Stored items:
"""
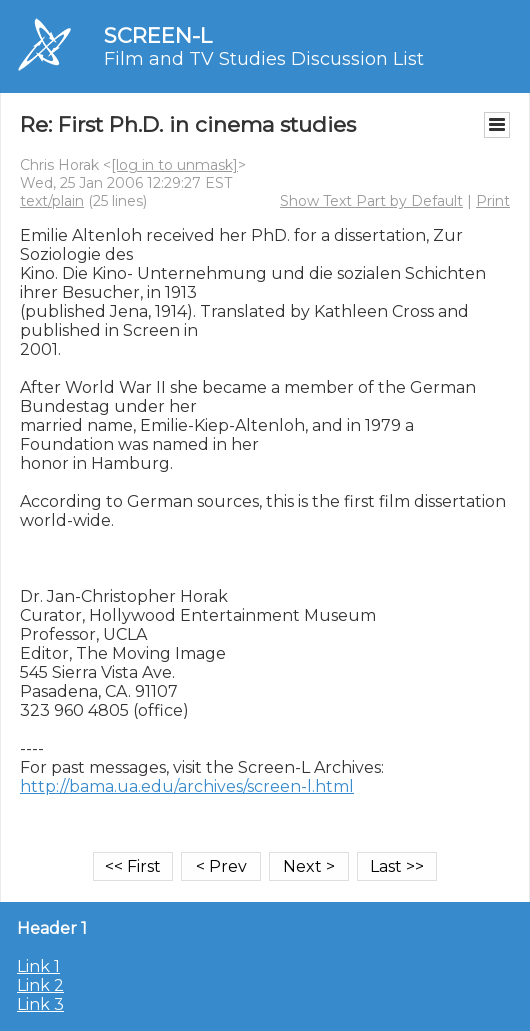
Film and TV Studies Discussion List (264, 59)
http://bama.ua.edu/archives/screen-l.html (187, 786)
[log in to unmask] (174, 165)
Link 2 (40, 985)
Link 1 (38, 966)
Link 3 (40, 1004)
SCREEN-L (158, 35)
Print (493, 201)
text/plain (52, 201)
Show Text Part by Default (371, 201)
"""
» **Exercise brief**: Write out the records above exactly as they appear, leaving out any pictures.

» **Solution to this task**:
Film and TV Studies Discussion List (264, 59)
http://bama.ua.edu/archives/screen-l.html (187, 786)
[log in to unmask] (174, 165)
Link 2 (40, 985)
Link 1 (38, 966)
Link 3 (40, 1004)
SCREEN-L (158, 35)
Print (493, 201)
text/plain (52, 201)
Show Text Part by Default (371, 201)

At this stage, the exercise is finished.